(PROBLEM DESCRIPTION): All lines holding the word "Gruppen" in the listing below need to be copied.

(INPUT FOR THIS TASK):

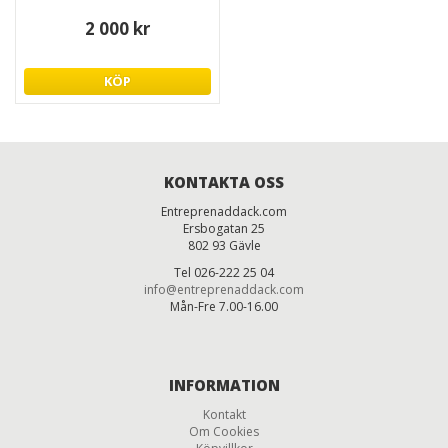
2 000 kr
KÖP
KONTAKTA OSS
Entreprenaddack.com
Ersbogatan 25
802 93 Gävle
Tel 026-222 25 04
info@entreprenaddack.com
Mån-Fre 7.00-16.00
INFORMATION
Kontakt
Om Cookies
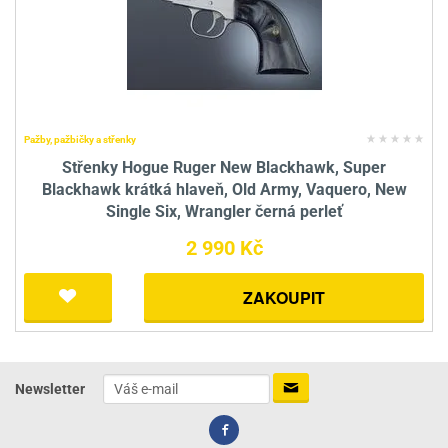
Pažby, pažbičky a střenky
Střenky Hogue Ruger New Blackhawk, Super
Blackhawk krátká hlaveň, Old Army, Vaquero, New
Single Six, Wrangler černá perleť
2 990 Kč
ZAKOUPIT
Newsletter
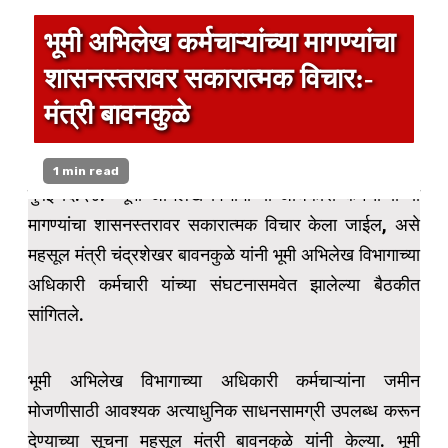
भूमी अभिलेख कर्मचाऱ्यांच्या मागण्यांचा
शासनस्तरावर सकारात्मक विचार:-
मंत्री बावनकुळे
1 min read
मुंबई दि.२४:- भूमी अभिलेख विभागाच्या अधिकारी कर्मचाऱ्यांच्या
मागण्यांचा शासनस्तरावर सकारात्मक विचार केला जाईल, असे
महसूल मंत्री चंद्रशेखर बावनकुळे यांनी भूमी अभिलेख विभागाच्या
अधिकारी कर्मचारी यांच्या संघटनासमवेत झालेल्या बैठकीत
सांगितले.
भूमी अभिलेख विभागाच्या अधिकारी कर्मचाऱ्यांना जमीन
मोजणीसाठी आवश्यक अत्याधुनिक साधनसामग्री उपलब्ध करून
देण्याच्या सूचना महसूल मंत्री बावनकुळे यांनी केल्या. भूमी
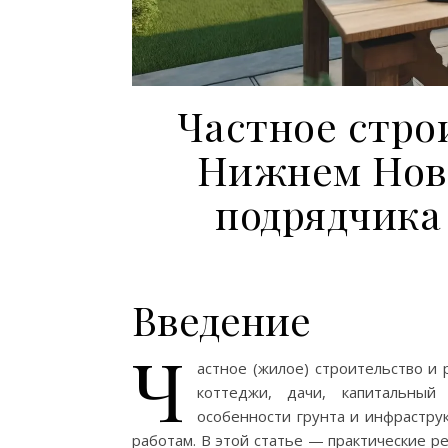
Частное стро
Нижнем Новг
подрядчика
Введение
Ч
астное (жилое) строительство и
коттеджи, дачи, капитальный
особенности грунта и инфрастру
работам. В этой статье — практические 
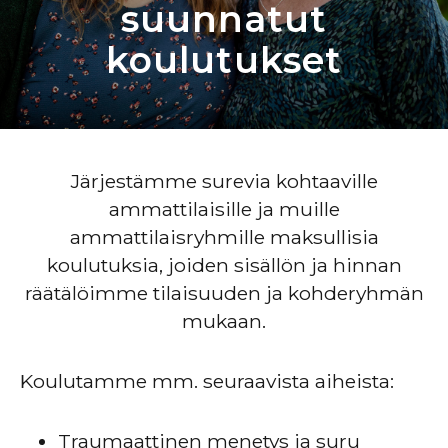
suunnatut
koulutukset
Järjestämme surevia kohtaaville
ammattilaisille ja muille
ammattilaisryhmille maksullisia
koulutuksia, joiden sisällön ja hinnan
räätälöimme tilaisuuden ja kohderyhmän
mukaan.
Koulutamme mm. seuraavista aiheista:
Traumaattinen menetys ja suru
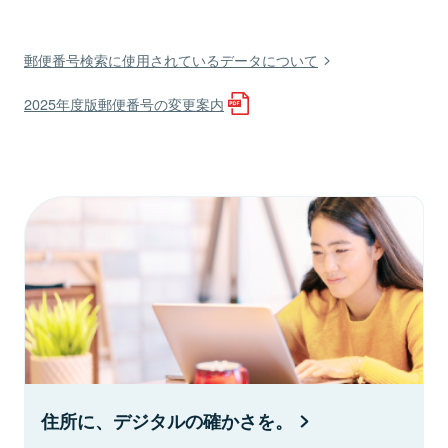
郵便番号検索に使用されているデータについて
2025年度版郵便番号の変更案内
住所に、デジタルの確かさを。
--
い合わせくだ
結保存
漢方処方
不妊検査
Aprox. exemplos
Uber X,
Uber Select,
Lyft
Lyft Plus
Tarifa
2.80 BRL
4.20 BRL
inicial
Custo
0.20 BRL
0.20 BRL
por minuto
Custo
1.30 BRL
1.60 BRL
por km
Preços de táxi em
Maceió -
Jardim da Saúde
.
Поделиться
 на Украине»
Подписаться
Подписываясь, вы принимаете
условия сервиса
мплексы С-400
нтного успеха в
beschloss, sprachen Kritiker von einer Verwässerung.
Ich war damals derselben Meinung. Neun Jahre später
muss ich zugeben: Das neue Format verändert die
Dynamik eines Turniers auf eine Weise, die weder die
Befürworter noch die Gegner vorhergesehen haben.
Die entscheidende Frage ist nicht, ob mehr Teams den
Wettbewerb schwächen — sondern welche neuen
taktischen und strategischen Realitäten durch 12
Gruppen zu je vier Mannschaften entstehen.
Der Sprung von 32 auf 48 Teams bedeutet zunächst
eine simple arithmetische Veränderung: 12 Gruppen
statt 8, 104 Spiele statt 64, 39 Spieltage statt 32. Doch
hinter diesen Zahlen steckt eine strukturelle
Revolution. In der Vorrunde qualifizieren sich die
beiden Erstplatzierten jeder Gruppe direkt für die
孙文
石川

(EXERCISE RESPONSE):
Gruppen zu je vier Mannschaften entstehen.
eine simple arithmetische Veränderung: 12 Gruppen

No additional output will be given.